Standard Chartered has published its Future of Trade: Africa report, highlighting the outlook for African trade and providing a view of the African Continental Free Trade Area (AfCFTA) as a key proponent of optimising intra-African trade.

The report finds that Africa’s total exports will reach USD952 billion by 2035 and the AfCFTA, once fully implemented, has the potential to increase this figure by a further 29 per cent. This represents an annual growth rate of 3 per cent from now until 2035. Rising regional trade levels and greater connectivity will unlock high‐growth corridors across

Africa and beyond. Intra-Africa trade is expected to reach USD140bn by 2035, equating to 15 per cent of Africa’s total exports. Africa’s corridors with some of the world’s most dynamic regions will grow faster than the global average of 4.3 per cent.
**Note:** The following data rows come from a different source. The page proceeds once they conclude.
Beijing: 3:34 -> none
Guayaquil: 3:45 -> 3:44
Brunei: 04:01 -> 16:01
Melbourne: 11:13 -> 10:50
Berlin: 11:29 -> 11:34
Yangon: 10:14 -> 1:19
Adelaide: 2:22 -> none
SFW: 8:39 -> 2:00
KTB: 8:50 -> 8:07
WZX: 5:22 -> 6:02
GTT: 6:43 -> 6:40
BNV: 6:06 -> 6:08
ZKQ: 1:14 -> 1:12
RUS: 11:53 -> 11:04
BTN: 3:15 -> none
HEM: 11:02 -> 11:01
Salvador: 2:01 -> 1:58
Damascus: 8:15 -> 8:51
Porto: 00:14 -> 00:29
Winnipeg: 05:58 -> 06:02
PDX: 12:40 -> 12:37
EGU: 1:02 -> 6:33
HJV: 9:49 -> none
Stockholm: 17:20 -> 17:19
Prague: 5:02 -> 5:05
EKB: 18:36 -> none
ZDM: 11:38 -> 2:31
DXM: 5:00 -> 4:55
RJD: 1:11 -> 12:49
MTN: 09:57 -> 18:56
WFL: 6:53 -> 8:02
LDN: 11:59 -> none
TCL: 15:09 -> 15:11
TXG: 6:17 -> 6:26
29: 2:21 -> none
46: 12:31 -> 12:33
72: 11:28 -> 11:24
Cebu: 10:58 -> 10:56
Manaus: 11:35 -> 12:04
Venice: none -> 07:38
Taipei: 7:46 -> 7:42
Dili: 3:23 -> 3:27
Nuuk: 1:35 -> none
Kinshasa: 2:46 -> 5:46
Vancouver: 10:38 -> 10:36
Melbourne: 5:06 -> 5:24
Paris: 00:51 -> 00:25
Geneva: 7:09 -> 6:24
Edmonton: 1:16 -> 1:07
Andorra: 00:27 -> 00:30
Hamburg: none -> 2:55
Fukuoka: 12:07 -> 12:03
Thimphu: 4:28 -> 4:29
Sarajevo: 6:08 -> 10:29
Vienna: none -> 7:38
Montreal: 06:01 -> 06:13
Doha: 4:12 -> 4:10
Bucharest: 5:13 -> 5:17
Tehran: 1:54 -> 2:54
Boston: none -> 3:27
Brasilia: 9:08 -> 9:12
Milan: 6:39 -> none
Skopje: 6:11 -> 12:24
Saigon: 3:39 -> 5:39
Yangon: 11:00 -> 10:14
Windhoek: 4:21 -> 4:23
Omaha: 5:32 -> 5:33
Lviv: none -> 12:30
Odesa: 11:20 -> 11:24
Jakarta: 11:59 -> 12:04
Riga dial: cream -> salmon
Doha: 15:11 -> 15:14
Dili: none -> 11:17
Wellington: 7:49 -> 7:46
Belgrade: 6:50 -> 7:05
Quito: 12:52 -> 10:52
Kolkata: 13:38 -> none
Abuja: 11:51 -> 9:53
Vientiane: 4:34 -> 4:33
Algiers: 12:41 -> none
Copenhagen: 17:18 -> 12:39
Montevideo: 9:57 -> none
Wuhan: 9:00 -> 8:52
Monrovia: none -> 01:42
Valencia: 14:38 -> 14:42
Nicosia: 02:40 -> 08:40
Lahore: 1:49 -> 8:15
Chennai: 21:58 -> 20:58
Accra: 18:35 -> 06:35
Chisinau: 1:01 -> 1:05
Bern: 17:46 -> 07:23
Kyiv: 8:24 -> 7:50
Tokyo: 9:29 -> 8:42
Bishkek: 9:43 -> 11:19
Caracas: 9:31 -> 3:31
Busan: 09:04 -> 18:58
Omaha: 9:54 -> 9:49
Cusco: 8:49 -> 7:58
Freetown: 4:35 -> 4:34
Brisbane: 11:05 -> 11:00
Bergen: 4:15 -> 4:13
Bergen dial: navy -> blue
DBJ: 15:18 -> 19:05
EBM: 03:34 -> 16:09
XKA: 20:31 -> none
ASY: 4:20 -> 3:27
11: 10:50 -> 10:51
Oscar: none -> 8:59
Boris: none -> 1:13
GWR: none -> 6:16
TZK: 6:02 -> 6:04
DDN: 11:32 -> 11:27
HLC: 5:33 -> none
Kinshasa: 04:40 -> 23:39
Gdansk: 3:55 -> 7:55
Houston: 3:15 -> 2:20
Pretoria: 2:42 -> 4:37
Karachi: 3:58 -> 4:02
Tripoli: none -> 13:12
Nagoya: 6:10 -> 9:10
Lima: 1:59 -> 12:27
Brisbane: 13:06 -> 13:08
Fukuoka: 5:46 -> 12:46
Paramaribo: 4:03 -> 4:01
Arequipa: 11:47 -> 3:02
The East Africa-South Asia corridor is expected to emerge as the fastest-growing major corridor, at 7.1 per cent per annum through to 2035. The Middle East- North Africa and the Middle East-East Africa corridors will also be substantial, with their combined trade volume expected to reach almost USD200 billion by 2035.

The AfCFTA is not the first attempt made by Africa’s markets to promote greater cohesion, but the existing agreements often have overlapping or contradicting objectives – creating a “spaghetti bowl effect”. There are eight significant Regional Economic Communities (RECs) recognised by the African Union (AU), and most AU markets are enrolled in two or more RECs, with the high costs of compliance and administration making intra-Africa trade less competitive. AfCFTA could help overcome this by implementing common rules of origin, which grant all 54 AfCFTA members preferential trade access to each other’s markets, to the extent set out in the agreement.

Based on a survey conducted with over 100 of Africa’s business leaders, 63 per cent polled said complex and uncertain trade rules are one of the top challenges of intra-African trade. 53 per cent of respondents noted that underdeveloped transportation infrastructure is a key barrier. 51 per cent cited ineffective trade facilitators as another hurdle, whilst 46 per cent noted that limited and/or costly access to capital is a challenge. Around 90 per cent of respondents believe the AfCFTA can address most of these issues.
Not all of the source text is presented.